How to speak publisher: E is for Epilogue

An epilogue is a bit that comes at the end of a book - but a particular type of bit. It's not the index, which also comes at the end, or an appendix, or the picture credits (which might come at the end), or a glossary (found at the end of some books).

An epilogue is a bit more; it tells you what happens after the end of the story, or sometimes sets the scene for a sequel by giving a tiny bit of narrative that suggests there is a lot more to come. Imagine a story in which the villain is dead and buried, everything is sorted out, you think it's all over ... and then there is an epilogue in which someone wandering through the graveyard sees the earth has been disturbed around the villain's grave. That tells you the story is not over. The publisher wants another £8.99 from you.
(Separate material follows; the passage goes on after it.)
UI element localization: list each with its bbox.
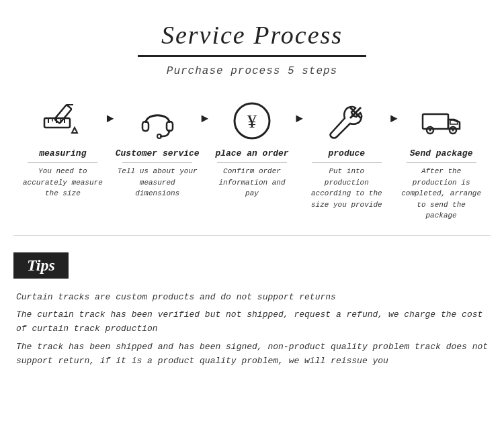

In a factual book, an epilogue might suggest some piece of future research or contain an update to the main part of the book (especially if some development happens after the book is ready or nearly ready for press). But it's much better to integrate that into the book, even deferring publication, if possible. With an academic book, the author/publisher has probably been working on the book for years or decades and it represents lots of work that the author is unwilling to throw out just because it's been proved wrong. So the epilogue becomes a type of apologia - a means of explaining why they are still publishing this book after its research has been superseded. It will probably take account of recent research and give some reason (possibly spurious) as to why the rest of the book is still valid.

So an epilogue in a fiction book means 'give us another £8.99 soon' and an epilogue in a non-fiction book means 'that £18.99 [or £58.99] you spent on this book was possibly wasted'.

This post is even more cynical than usual.


  1. I have frequently committed Epilogue. And Prologue too; they seem to go together, like a pair of brackets.

    But what I HATE (and this has been committed on my behalf)is having a chapter of my next book printed at the end, especially when there is no connection. I don't like it in books by other people so especially dislike finding it in my own!

  2. Agree! And I have committed epilogue, too. One of the vampire books ends with a girl bitten earlier in the story waking up and wanting blood.

    I am not resolutely anti-prologue/epilogue. Sometimes they are very useful. But I think they should be used thoughtfully, and not out of laziness!

  3. I do like the "postscripts" though that you find in Cynthia Harnett's books where - if you are lucky enough to live in England - you can find out where to go and see some of the places she has written about! Now they are worth having!

    1. Didn't know about those, Cat - what a brilliant idea!